New helicopter giant created as Bristow and Era merge
Offshore helicopter operators Bristow and Era have completed the merger and created a financially stronger, larger, and more diverse company.
Bristow said on Thursday that the newly combined company, headquartered in Houston, would use the Bristow name and would remain a publicly-traded company on the New York Stock Exchange.
Chris Bradshaw, president and CEO of Bristow, said: “The closing of this strategic and financially compelling merger makes Bristow a larger, more diverse and stronger company, better positioned for the future.
“The combination brings long-overdue consolidation in the industry, better prepares us to navigate today’s market challenges, and ensures we remain the global leader in helicopter services […]”.
The combined company has eight board members, including five members from legacy Bristow and two members from legacy Era, including the legacy Era CEO.
The board of directors is comprised of G. Mark Mickelson (chairman), Christopher S. Bradshaw, Lorin L. Brass, Charles Fabrikant, Wesley E. Kern, Robert J. Manzo, Christopher Pucillo, and Brian D. Truelove.
A fleet of over 300 aircraft
The merger, announced on 24 January 2020, was based around several points. Namely, the new company is looking to have a strong presence in key geographic regions like the Americas, Nigeria, Norway, the United Kingdom, and Australia.
The merger also creates the worlds largest operator of S92, AW189, and AW139 model helicopters with a total fleet of over 300 aircraft.

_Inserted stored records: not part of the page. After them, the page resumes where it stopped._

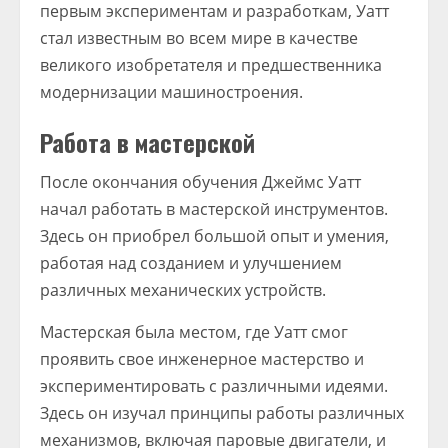
первым экспериментам и разработкам, Уатт
стал известным во всем мире в качестве
великого изобретателя и предшественника
модернизации машиностроения.
Работа в мастерской
После окончания обучения Джеймс Уатт
начал работать в мастерской инструментов.
Здесь он приобрел большой опыт и умения,
работая над созданием и улучшением
различных механических устройств.
Мастерская была местом, где Уатт смог
проявить свое инженерное мастерство и
экспериментировать с различными идеями.
Здесь он изучал принципы работы различных
механизмов, включая паровые двигатели, и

It is worth stating that more than 80 per cent of the combined fleet is owned by the new company.
Bristow noted that the combined company would also provide substantial and highly achievable cost synergies with an annualized saving of at least $35 million through the elimination of redundant corporate expenses and the realization of enhanced operational efficiencies.

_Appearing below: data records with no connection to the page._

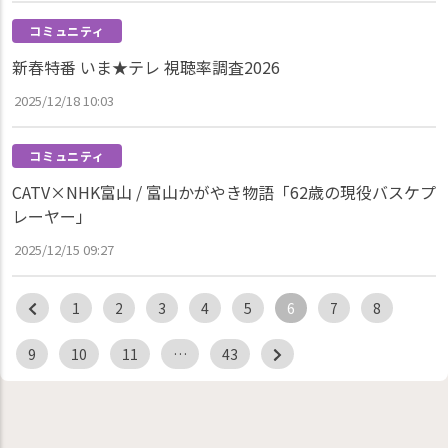
コミュニティ
新春特番 いま★テレ 視聴率調査2026
2025/12/18 10:03
コミュニティ
CATV×NHK富山 / 富山かがやき物語「62歳の現役バスケプ
レーヤー」
2025/12/15 09:27
1
2
3
4
5
6
7
8
9
10
11
…
43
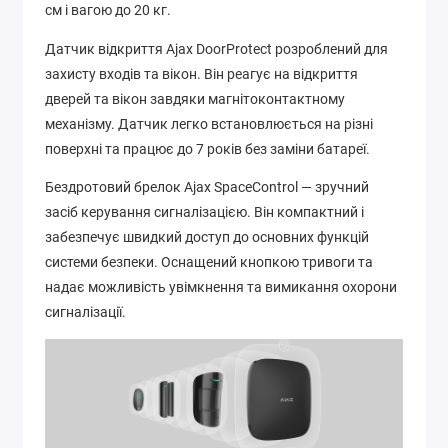
см і вагою до 20 кг.
Датчик відкриття Ajax DoorProtect розроблений для
захисту входів та вікон. Він реагує на відкриття
дверей та вікон завдяки магнітоконтактному
механізму. Датчик легко встановлюється на різні
поверхні та працює до 7 років без заміни батареї.
Бездротовий брелок Ajax SpaceControl — зручний
засіб керування сигналізацією. Він компактний і
забезпечує швидкий доступ до основних функцій
системи безпеки. Оснащений кнопкою тривоги та
надає можливість увімкнення та вимикання охорони
сигналізації.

The company also has a balance sheet with a cash balance of over $250 million at closing.
Bristow said that the transaction was structured as a reverse triangular merger whereby Era would issue shares to Bristow stockholders.
Under the terms of the agreement, which was unanimously approved by the board of directors of both companies, Bristow shareholders would own 77 per cent of the equity of the new company and Era shareholders would own 23 per cent.
Immediately before the closing of the merger, Era effectuated a reverse stock split. As a result, a holder of Era shares will own one share of Era common stock of the combined company for every three shares of common stock of Era held by that stockholder immediately before the merger.